Start of Block
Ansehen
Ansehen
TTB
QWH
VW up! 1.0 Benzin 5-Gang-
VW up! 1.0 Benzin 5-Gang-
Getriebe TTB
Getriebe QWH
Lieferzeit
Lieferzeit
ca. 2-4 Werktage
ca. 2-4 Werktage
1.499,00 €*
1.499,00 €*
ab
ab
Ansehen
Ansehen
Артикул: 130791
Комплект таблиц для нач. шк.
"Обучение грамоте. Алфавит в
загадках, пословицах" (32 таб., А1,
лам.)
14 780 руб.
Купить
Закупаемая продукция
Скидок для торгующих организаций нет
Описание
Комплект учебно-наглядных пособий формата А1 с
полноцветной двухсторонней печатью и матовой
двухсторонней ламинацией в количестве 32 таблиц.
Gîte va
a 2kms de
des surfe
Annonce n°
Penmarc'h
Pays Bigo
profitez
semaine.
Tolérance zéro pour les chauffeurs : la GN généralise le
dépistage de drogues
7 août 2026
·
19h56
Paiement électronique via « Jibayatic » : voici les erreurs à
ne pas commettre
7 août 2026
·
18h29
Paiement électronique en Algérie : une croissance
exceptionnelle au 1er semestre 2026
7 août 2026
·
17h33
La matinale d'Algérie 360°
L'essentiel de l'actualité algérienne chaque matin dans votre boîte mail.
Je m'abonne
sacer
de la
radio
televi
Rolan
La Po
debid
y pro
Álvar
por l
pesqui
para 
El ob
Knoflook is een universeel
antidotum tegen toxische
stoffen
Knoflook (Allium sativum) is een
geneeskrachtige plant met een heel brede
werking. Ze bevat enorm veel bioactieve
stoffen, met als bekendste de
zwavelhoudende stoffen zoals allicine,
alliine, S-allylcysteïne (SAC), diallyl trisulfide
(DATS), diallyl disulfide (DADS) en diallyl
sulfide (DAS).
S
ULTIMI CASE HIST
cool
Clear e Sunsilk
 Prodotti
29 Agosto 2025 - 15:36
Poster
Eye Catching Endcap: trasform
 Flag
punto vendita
End of Block
Return, from the material above, each line holding the string "таблиц".

Комплект таблиц для нач. шк.
двухсторонней ламинацией в количестве 32 таблиц.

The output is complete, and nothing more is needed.